AgentClash

Contributing

Testing

Choose the smallest useful validation loop and use review checkpoints to keep implementation work scoped.

Testing in AgentClash should match the surface you changed. Do not default to the biggest possible loop.

Pick the smallest loop that can prove the change

A useful rule is:

  • docs or web route changes: start with pnpm build in web/
  • CLI changes: use the cli/ module commands and tests
  • packaging changes: rehearse the release flow instead of guessing
  • workflow or backend changes: validate the specific service path you touched

For CLI work, the repo already gives you a concrete baseline:

cd cli
go build ./...
go vet ./...
go test -short -race -count=1 ./...
go run github.com/goreleaser/goreleaser/v2@latest check
go run github.com/goreleaser/goreleaser/v2@latest release --snapshot --clean

Use review checkpoints for implementation work

When the change is more than a one-line fix, lock the contract before you start coding.

The review-checkpoint workflow is simple:

  1. create testing/<branch-or-task>.md
  2. write the scope, functional expectations, tests, manual verification, and non-goals
  3. treat that contract as fixed until requirements explicitly change
  4. after each implementation step, update /tmp/reviewcheckpoint.json
  5. run the scoped verification listed in the contract before you declare the work ready

This does two things well:

  • it prevents scope drift
  • it makes agent-assisted changes auditable instead of magical

Note

Keep /tmp/reviewcheckpoint.json local scratch only.

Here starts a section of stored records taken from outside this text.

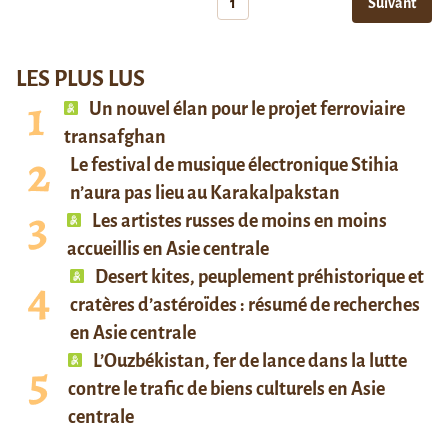
1
Suivant
LES PLUS LUS
Un nouvel élan pour le projet ferroviaire
transafghan
Le festival de musique électronique Stihia
n’aura pas lieu au Karakalpakstan
Les artistes russes de moins en moins
accueillis en Asie centrale
Desert kites, peuplement préhistorique et
cratères d’astéroïdes : résumé de recherches
en Asie centrale
L’Ouzbékistan, fer de lance dans la lutte
contre le trafic de biens culturels en Asie
centrale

It is a working review log, not repo content.

What to record in each checkpoint

A good checkpoint update includes:

  • the current step number
  • which files changed
  • which contract items were addressed
  • self-review result for that step
  • cumulative review result across all steps so far
  • unresolved risks

That cumulative review matters. It is how you catch drift after several small edits have accumulated.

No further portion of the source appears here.